━━━━━ ENTRIES SHOWN ━━━━━

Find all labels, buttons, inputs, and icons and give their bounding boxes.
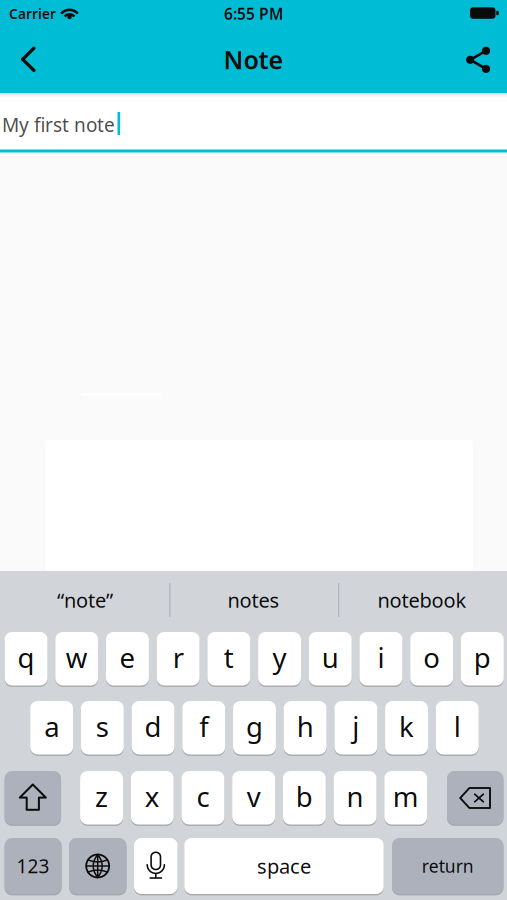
staticText: v	[247, 778, 261, 814]
staticText: return	[422, 854, 474, 878]
button[interactable]: “note”	[5, 578, 165, 622]
staticText: p	[474, 639, 491, 676]
staticText: f	[199, 708, 208, 744]
button[interactable]: x	[131, 771, 174, 824]
staticText: space	[257, 853, 311, 879]
button[interactable]	[69, 838, 126, 894]
staticText: 123	[17, 853, 50, 879]
button[interactable]: l	[436, 701, 479, 754]
button[interactable]: r	[157, 632, 200, 686]
staticText: r	[173, 639, 184, 676]
button[interactable]	[447, 771, 504, 824]
button[interactable]: space	[184, 838, 384, 894]
button[interactable]	[5, 771, 61, 824]
staticText: m	[393, 778, 419, 814]
staticText: y	[272, 639, 286, 676]
button[interactable]: y	[258, 632, 301, 686]
button[interactable]: q	[5, 632, 48, 686]
button[interactable]: i	[360, 632, 402, 686]
staticText: u	[322, 639, 339, 676]
staticText: o	[423, 639, 440, 676]
button[interactable]: d	[132, 701, 174, 754]
button[interactable]: h	[284, 701, 327, 754]
staticText: d	[144, 708, 162, 744]
staticText: j	[352, 708, 359, 744]
button[interactable]	[134, 838, 178, 894]
button[interactable]: My first note	[0, 93, 507, 150]
button[interactable]: b	[283, 771, 326, 824]
staticText: 6:55 PM	[224, 4, 283, 24]
button[interactable]: 123	[5, 838, 62, 894]
staticText: “note”	[57, 587, 113, 613]
staticText: t	[224, 639, 234, 676]
button[interactable]: n	[334, 771, 376, 824]
button[interactable]	[9, 42, 65, 77]
staticText: k	[399, 708, 414, 744]
button[interactable]: a	[30, 701, 73, 754]
staticText: b	[296, 778, 313, 814]
button[interactable]: k	[385, 701, 428, 754]
button[interactable]: j	[334, 701, 377, 754]
staticText: s	[96, 708, 109, 744]
staticText: My first note	[2, 112, 115, 137]
button[interactable]: z	[80, 771, 123, 824]
button[interactable]: m	[384, 771, 427, 824]
staticText: Note	[224, 43, 284, 76]
staticText: q	[18, 639, 34, 676]
staticText: z	[95, 778, 108, 814]
button[interactable]: notebook	[342, 578, 502, 622]
button[interactable]: v	[232, 771, 275, 824]
button[interactable]: w	[55, 632, 98, 686]
button[interactable]: c	[182, 771, 224, 824]
staticText: e	[119, 639, 135, 676]
button[interactable]: s	[81, 701, 124, 754]
staticText: c	[196, 778, 209, 814]
button[interactable]: u	[309, 632, 352, 686]
button[interactable]: e	[106, 632, 149, 686]
staticText: x	[145, 778, 160, 814]
button[interactable]: p	[461, 632, 504, 686]
staticText: notes	[228, 587, 280, 613]
button[interactable]: t	[207, 632, 250, 686]
button[interactable]	[456, 40, 500, 80]
staticText: l	[454, 708, 461, 744]
staticText: notebook	[378, 587, 466, 613]
staticText: a	[44, 708, 59, 744]
staticText: g	[246, 708, 263, 744]
staticText: w	[66, 639, 88, 676]
button[interactable]: notes	[174, 578, 334, 622]
staticText: i	[377, 639, 384, 676]
staticText: h	[297, 708, 314, 744]
button[interactable]: o	[410, 632, 453, 686]
button[interactable]: f	[182, 701, 225, 754]
button[interactable]: g	[233, 701, 276, 754]
staticText: Carrier	[9, 5, 56, 23]
button[interactable]: return	[392, 838, 504, 894]
staticText: n	[346, 778, 364, 814]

━━━━━

WORK REQUIRED |
Wherever the word "first" turns up in the records above, copy the line that holds it.

OUTPUT OF THE EXERCISE |
button[interactable]: My first note	[0, 93, 507, 150]
staticText: My first note	[2, 112, 115, 137]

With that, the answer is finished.